Saved data entries
+ + +
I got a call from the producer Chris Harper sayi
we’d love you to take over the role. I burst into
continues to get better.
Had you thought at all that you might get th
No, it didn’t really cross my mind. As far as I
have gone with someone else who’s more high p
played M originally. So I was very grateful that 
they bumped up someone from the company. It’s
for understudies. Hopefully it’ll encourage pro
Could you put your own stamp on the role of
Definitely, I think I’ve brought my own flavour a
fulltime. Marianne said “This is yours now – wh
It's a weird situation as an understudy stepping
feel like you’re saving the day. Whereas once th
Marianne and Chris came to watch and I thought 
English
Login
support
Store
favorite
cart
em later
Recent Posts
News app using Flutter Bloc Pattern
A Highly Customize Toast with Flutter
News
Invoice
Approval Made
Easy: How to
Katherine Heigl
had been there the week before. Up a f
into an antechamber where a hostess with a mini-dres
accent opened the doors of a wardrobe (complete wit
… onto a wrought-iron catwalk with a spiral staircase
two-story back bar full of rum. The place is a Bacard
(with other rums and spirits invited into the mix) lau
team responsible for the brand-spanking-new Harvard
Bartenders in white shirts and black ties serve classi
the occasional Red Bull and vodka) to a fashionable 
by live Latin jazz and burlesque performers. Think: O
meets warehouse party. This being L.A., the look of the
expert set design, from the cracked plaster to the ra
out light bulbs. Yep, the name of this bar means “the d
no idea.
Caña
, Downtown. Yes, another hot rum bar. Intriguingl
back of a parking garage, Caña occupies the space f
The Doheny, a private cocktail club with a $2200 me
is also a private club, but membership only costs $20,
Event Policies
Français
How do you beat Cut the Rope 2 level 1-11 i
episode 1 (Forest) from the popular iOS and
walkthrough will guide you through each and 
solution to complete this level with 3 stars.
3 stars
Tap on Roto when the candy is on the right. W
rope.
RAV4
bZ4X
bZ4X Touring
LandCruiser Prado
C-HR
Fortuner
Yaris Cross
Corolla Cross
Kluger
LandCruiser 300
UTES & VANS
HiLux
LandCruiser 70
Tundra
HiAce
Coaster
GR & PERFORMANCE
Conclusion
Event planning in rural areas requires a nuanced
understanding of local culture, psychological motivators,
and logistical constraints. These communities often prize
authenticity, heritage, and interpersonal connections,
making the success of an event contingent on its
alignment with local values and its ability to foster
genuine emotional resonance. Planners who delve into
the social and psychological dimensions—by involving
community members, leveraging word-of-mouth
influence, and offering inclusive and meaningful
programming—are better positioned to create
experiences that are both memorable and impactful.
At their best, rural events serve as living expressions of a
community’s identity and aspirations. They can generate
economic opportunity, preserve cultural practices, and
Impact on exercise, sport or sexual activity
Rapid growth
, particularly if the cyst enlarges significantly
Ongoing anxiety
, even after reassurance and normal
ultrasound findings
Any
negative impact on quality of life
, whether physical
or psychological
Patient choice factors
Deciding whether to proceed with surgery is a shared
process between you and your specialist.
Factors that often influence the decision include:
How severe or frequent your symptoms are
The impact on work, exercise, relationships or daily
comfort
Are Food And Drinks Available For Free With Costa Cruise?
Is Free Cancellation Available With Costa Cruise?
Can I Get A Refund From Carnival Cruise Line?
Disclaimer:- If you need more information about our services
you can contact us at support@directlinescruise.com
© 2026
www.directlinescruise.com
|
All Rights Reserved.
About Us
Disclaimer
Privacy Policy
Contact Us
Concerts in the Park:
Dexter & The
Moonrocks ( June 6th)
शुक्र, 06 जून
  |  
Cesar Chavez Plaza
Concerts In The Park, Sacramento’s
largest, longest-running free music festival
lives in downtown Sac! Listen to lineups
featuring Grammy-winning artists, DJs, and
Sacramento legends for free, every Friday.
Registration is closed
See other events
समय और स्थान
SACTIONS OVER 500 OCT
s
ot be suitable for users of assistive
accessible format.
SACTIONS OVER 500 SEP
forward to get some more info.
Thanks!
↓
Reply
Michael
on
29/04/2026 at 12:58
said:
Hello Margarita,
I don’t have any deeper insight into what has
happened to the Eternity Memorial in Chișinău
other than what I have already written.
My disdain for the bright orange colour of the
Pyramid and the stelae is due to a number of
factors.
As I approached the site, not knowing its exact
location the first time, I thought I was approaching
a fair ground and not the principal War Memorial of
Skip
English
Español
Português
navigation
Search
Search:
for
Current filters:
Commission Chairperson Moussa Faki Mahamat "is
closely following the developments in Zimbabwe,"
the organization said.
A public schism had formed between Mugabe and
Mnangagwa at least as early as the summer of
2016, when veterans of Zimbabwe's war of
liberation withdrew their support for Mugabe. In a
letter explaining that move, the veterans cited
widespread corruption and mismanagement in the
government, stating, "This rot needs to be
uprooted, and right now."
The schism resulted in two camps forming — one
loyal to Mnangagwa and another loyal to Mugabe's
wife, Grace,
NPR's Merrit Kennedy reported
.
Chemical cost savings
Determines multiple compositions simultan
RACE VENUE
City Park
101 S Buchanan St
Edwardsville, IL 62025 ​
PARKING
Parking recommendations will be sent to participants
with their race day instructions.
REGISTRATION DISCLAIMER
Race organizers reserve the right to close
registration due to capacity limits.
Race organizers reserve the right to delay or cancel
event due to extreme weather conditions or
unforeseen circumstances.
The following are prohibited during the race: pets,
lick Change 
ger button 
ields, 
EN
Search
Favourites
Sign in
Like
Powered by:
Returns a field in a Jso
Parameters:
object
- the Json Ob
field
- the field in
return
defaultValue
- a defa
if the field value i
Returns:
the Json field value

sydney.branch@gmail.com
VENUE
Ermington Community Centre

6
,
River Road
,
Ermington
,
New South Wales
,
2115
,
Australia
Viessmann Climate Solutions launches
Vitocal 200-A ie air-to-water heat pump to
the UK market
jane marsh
+ + +
- **What this task involves**:
Starting with the line that holds "I don’t have any deeper insight into what has" and ending with the line that holds "Commission Chairperson Moussa", retype every line in the data above exactly, and nothing else.

- **Solution for this task**:
I don’t have any deeper insight into what has
happened to the Eternity Memorial in Chișinău
other than what I have already written.
My disdain for the bright orange colour of the
Pyramid and the stelae is due to a number of
factors.
As I approached the site, not knowing its exact
location the first time, I thought I was approaching
a fair ground and not the principal War Memorial of
Skip
English
Español
Português
navigation
Search
Search:
for
Current filters:
Commission Chairperson Moussa Faki Mahamat "is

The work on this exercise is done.